As an additional resource, IPython offers you a complete library of many magic commands that allow you to execute some useful actions such as measuring the time it takes for a command to execute, or creating a text file with the output of a cell. We distinguish between line magic and cell magic, depending on whether they operate a single line of code or the code contained in an entire cell. For instance, the magic command %timeit measures the time it takes to execute the command on the same line of the line magic, whereas %%time is a cell magic that measures the execution time of an entire cell.

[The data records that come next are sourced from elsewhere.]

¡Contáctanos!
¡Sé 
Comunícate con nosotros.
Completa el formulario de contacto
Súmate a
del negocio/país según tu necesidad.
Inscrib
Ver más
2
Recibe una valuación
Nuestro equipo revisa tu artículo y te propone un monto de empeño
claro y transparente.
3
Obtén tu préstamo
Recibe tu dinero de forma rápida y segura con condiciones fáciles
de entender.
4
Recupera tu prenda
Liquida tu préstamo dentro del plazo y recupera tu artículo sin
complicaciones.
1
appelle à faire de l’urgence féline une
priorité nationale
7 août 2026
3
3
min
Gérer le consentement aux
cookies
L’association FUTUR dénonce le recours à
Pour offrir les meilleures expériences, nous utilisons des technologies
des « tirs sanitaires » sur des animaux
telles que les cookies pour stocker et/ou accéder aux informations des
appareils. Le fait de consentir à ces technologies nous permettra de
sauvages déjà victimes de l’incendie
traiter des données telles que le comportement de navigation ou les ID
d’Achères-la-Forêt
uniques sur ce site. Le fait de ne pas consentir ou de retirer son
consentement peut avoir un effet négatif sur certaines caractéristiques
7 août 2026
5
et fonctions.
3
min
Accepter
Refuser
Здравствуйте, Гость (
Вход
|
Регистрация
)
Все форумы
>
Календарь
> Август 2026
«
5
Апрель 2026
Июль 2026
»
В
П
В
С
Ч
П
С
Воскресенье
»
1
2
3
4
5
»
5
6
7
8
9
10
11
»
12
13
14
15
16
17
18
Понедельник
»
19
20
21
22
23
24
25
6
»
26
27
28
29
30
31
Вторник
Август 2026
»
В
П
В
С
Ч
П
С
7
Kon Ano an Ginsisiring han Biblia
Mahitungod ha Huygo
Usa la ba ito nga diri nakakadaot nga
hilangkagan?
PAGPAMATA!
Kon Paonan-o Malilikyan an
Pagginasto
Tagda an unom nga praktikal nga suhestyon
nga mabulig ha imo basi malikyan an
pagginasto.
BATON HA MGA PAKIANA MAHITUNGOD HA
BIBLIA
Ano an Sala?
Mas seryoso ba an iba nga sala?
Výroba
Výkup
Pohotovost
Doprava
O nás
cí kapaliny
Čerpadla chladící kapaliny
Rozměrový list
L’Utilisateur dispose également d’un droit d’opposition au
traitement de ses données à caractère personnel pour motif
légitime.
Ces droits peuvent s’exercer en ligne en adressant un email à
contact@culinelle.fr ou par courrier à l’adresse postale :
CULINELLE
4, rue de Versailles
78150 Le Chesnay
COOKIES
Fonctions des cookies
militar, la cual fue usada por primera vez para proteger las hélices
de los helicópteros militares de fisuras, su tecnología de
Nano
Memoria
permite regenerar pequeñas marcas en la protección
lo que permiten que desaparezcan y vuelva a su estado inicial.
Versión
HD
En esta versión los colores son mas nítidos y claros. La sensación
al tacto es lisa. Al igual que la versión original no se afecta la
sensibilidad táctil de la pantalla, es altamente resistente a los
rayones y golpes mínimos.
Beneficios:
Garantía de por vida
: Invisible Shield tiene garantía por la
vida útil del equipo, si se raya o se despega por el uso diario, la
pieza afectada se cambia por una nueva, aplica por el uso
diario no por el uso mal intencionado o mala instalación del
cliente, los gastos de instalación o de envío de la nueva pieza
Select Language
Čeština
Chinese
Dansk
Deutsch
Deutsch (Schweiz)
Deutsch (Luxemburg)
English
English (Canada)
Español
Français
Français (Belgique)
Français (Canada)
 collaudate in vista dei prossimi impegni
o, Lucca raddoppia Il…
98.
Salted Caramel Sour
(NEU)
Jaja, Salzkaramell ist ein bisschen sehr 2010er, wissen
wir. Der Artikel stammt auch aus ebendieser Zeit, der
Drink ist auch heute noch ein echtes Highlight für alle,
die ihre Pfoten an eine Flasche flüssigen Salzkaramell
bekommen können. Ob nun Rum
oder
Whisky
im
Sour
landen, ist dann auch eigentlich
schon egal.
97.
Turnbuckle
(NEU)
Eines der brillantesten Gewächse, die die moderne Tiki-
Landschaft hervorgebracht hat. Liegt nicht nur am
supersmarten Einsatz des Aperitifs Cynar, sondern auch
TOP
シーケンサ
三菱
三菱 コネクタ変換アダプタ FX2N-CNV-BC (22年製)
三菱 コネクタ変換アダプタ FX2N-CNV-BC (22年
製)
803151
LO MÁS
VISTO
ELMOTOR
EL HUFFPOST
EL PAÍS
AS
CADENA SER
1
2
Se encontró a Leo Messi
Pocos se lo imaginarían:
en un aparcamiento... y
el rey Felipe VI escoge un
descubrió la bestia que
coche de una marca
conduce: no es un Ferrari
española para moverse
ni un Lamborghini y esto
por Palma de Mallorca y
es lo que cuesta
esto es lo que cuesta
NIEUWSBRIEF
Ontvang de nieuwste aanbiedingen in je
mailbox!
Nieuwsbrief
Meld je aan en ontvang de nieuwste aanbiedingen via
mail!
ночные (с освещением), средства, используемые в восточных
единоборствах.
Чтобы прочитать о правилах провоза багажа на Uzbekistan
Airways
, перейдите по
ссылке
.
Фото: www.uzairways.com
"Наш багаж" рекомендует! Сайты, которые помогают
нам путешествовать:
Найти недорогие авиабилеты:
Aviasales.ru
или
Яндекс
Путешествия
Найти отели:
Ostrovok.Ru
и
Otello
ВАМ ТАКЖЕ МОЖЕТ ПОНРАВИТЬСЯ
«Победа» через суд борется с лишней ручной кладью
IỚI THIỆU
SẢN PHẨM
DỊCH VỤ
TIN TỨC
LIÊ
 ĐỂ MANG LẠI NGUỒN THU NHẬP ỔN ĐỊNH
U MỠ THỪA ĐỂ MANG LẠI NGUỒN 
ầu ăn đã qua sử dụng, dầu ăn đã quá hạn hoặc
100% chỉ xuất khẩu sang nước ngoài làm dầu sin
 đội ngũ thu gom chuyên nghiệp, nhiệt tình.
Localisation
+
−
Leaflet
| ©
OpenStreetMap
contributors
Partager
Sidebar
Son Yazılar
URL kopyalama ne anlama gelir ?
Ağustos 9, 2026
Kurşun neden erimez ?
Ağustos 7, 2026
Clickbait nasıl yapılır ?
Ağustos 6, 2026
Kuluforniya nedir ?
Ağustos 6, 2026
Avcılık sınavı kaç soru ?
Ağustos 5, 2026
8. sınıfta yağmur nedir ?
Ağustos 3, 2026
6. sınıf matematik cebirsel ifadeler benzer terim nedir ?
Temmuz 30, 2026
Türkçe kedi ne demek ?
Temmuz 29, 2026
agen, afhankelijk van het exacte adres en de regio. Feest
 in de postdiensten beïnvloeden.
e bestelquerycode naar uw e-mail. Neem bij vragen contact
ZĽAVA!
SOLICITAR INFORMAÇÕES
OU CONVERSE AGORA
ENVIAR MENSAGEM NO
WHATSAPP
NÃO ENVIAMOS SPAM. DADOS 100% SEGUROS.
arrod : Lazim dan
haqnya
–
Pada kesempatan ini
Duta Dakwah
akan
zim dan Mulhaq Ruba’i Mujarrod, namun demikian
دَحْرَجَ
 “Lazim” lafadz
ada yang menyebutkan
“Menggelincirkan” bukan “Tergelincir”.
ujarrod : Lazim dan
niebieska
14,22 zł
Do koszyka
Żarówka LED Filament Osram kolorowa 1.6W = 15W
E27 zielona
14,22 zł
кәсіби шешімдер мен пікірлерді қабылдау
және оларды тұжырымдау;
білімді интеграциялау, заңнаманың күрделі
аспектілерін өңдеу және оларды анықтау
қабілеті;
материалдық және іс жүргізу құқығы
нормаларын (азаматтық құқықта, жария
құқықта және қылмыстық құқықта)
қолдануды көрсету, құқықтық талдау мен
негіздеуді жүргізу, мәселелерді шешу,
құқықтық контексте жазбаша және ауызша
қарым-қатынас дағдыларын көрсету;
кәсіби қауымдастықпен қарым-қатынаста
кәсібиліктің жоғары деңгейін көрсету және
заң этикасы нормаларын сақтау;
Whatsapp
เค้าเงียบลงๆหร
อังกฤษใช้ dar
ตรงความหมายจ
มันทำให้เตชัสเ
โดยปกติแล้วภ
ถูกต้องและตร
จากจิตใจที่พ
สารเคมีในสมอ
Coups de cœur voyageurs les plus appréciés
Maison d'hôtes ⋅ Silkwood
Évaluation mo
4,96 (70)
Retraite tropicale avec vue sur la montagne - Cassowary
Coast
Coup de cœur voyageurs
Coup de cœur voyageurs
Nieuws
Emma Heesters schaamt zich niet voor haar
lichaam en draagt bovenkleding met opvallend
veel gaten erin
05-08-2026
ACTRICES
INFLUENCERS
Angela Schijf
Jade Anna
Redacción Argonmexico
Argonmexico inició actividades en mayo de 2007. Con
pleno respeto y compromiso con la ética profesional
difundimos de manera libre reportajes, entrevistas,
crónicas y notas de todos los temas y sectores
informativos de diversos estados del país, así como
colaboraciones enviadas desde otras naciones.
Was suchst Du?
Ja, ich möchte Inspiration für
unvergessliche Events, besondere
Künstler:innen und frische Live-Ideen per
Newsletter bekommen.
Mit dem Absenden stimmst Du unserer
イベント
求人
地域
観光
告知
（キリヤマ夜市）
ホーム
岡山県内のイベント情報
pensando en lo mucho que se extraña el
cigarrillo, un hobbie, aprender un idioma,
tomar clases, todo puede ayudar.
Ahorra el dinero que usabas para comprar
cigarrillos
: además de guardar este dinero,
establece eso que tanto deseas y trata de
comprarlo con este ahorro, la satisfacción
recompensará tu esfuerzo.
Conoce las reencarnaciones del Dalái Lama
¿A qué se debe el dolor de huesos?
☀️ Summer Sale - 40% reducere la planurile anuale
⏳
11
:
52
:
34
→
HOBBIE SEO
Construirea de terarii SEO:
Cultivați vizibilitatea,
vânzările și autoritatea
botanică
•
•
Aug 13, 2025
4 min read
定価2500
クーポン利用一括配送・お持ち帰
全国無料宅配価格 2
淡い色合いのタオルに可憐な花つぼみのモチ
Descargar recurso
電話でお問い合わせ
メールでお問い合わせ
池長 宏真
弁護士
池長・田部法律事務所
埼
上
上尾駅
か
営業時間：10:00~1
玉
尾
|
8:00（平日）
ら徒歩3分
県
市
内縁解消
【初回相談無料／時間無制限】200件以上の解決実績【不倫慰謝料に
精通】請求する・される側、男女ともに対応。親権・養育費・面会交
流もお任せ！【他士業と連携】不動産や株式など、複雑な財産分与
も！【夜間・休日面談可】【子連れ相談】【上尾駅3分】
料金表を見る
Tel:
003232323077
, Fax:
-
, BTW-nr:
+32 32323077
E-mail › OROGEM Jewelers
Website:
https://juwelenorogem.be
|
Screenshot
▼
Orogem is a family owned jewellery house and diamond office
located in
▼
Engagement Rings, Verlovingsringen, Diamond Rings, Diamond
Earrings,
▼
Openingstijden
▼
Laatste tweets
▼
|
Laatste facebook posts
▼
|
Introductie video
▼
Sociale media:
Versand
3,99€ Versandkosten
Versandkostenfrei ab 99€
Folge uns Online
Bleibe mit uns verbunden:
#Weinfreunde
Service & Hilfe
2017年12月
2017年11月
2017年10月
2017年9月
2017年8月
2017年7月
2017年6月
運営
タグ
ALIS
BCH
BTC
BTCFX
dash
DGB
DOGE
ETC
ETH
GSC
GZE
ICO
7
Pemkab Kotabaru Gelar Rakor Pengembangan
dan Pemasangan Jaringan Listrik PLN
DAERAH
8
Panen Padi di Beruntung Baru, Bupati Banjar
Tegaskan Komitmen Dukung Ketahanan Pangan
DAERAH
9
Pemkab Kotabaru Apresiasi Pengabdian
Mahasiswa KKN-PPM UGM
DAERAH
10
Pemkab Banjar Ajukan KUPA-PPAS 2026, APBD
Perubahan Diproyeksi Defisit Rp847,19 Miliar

If you want to explore more about magic commands, just type %quickref into an IPython cell and run it: a complete guide will appear to illustrate all available commands.

In short, IPython lets you:

  • See intermediate (debugging) results for each step of the analysis

  • Run only some sections (or cells) of the code

  • Store intermediate results in JSON format and have the ability to version-control them

  • Present your work (this will be a combination of text, code, and images), share it via the IPython Notebook Viewer service (http://nbviewer.ipython.org/), and easily export it into HTML, PDF, or even slide shows

IPython is our favored choice throughout this book, and it is used to clearly and effectively illustrate operations with scripts and data and their consequent results.

Note

For a complete treatise on the full range of IPython functionalities, please refer to the two Packt Publishing books IPython Interactive Computing and Visualization Cookbook, Cyrille Rossant, Packt Publishing, September 25 2014, and Learning IPython for Interactive Computing and Data Visualization, Cyrille Rossant, Packt Publishing, April 25 2013.

For our illustrative purposes, just consider that every IPython block of instructions has a numbered input statement and an output one, so you will find the code presented in this book structured in two blocks, at least when the output is not at all trivial; otherwise just expect only the input part:

In:  <the code you have to enter>
Out: <the output you should get>

Please notice that we do not number the inputs or the outputs.

Though we strongly recommend using IPython, if you are using a REPL approach or an IDE interface, you can use the same instructions and expect identical results (but for print formats and extensions of the returned results).